### Problem details
Write out exactly the lines below from the one containing "ул. Бабуркина 7" to the last, both ends kept, and nothing more; skip all pictures.

Saved data entries:
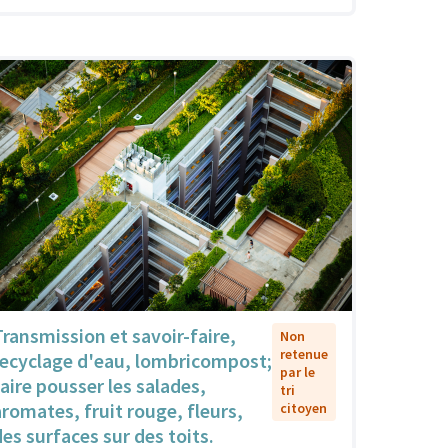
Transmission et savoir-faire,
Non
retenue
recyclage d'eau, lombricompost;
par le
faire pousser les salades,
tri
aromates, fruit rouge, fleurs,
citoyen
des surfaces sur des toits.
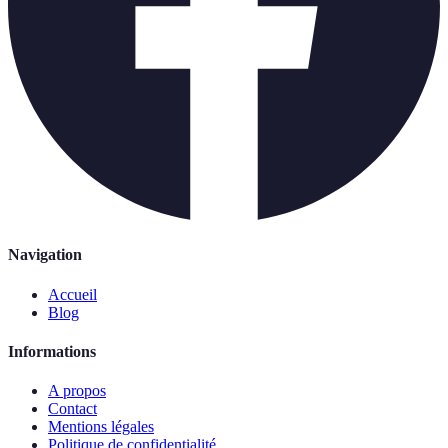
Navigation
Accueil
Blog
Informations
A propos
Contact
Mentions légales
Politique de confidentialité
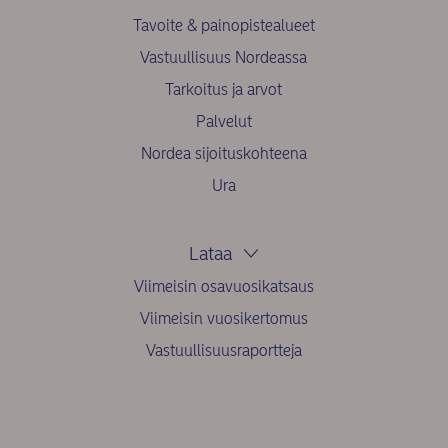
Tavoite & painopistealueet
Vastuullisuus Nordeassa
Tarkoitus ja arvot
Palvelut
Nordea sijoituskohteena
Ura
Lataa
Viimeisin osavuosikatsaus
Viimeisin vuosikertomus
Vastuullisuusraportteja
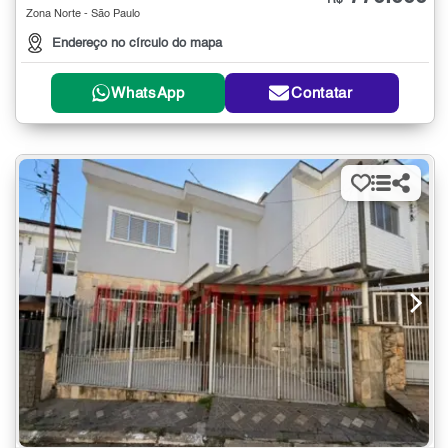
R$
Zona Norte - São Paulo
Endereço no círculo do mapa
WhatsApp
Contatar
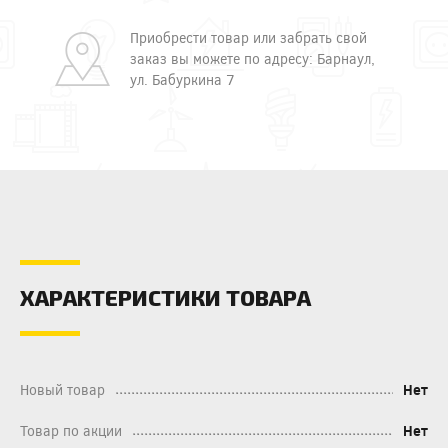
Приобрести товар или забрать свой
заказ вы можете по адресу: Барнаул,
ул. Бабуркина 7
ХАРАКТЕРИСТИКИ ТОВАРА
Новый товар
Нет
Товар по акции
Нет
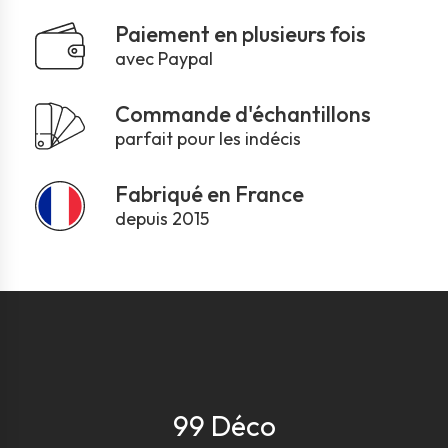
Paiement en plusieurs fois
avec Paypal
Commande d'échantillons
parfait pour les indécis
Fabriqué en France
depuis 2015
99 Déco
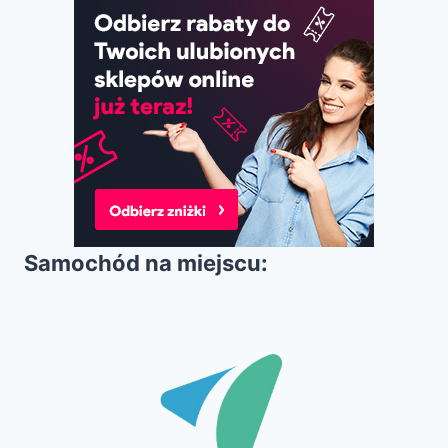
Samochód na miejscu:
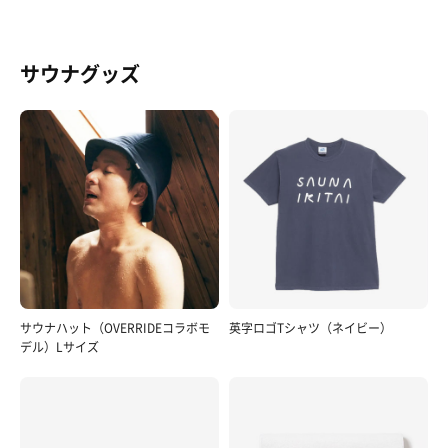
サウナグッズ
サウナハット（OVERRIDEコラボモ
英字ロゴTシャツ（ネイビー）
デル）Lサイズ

### Exercise response
ул. Бабуркина 7
ХАРАКТЕРИСТИКИ ТОВАРА
Новый товар
Нет
Товар по акции
Нет
Paiement en plusieurs fois
avec Paypal
Commande d'échantillons
parfait pour les indécis
Fabriqué en France
depuis 2015
99 Déco
Samochód na miejscu:
サウナグッズ
サウナハット（OVERRIDEコラボモ
英字ロゴTシャツ（ネイビー）
デル）Lサイズ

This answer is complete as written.